2017-09-21 09.27.25-1Han pasado 9 días. La sociedad civil está agotada. Necesita dormir. Llorar. Abrazar a los suyos como nunca antes. Nueve días la Cdmx y los estados, desde su sociedad civil, no ha parado. Cada uno ha dado lo que ha podido, con sus recursos, desde sus recursos. Entre el dolor, la solidaridad, la memoria de la desgracia, la desgracia misma, la culpa, el desasosiego, la tristeza. Miles de personas han movilizado miles de recursos materiales y víveres para ayudar. Las cifras, si nos detenemos son “estratosféricas”. Miles de toneladas, cientos de camiones, miles de personas. Cadenas humanas, manos. Motociclistas, ciclistas, comedores comunitarios, voluntarios. La sociedad civil para la sociedad civil.

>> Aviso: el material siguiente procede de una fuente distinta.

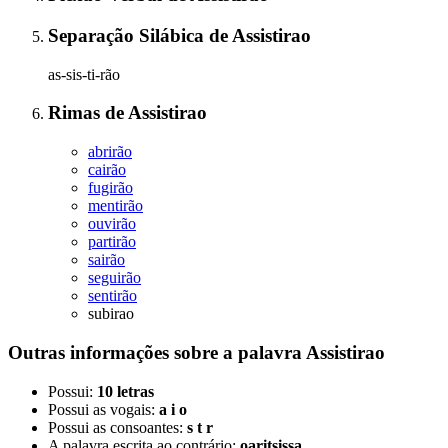
Separação Silábica
de
Assistirao
as-sis-ti-rão
Rimas
de
Assistirao
abrirão
cairão
fugirão
mentirão
ouvirão
partirão
sairão
seguirão
sentirão
subirao
Outras informações sobre
a palavra
Assistirao
Possui:
10 letras
Possui as vogais:
a i o
Possui as consoantes:
s t r
A palavra escrita ao contrário:
oaritsissa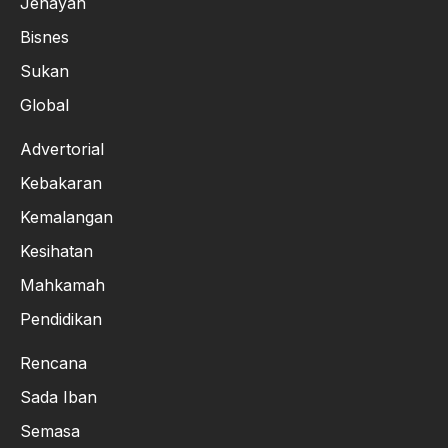
Jenayah
Bisnes
Sukan
Global
Advertorial
Kebakaran
Kemalangan
Kesihatan
Mahkamah
Pendidikan
Rencana
Sada Iban
Semasa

Hoy, 9 días después, el abuso de las autoridades es explícito. Su discurso cínico. Su inoperancia y corrupción además de deleznable, está exhibida y a flor de piel. El sismo hizo lo propio, pero la corrupción nos destruyó y nos continua destruyendo como país. La solidadaridad nos unió en el dolor pero el oportunismo y la carroñería nos enojó. Y sí, el enojo también duele. Duele más.
Peor aún hay un doble timo apenas perceptible: la desgracia de pérdida de hogares y familiares, los miles de damnificados en el 85 fue mucho mayor. El gobierno está esperando a ver cuántas malas jugadas nos cobra la propia memoria, pues esta vez (afortunadamente) el daño es mucho menor, pero estructural en otro sentido. Eso es preocupante y, todavía no podemos verlo. Pero lo veremos. Y la furia se acrecentará.
2017-09-20 19.08.47La otra pobreza, la cotidiana. La otra carencia, la de fondo. El otro oportunismo, que es el de siempre pero ahora, en estos momentos, “se nota”. El “llevar agua a la propia milpita o al molino”, como dice el refrán, dé donde dé. También eso somos. La falta de sostén comunitario, a los días, vuelve a exhibirse. Del anonimato al protagonismo. Del abrazo al robo. De la exhibición a la mezquindad. Porque los robos, el buscar bajo los escombros para hurtar, el “ver qué me puedo llevar” habla de otra pobreza, de otras necesidades, que ya estaban ahí antes del sismo. Pero que pasamos de largo.
Sugiero que hagamos una pausa. Para nosotros que estamos, si no bien, de pie y para ellos que necesitarán nuestra voz recuperada. Pero sobre todo, nuestro corazón. Dolor, furia, depresión.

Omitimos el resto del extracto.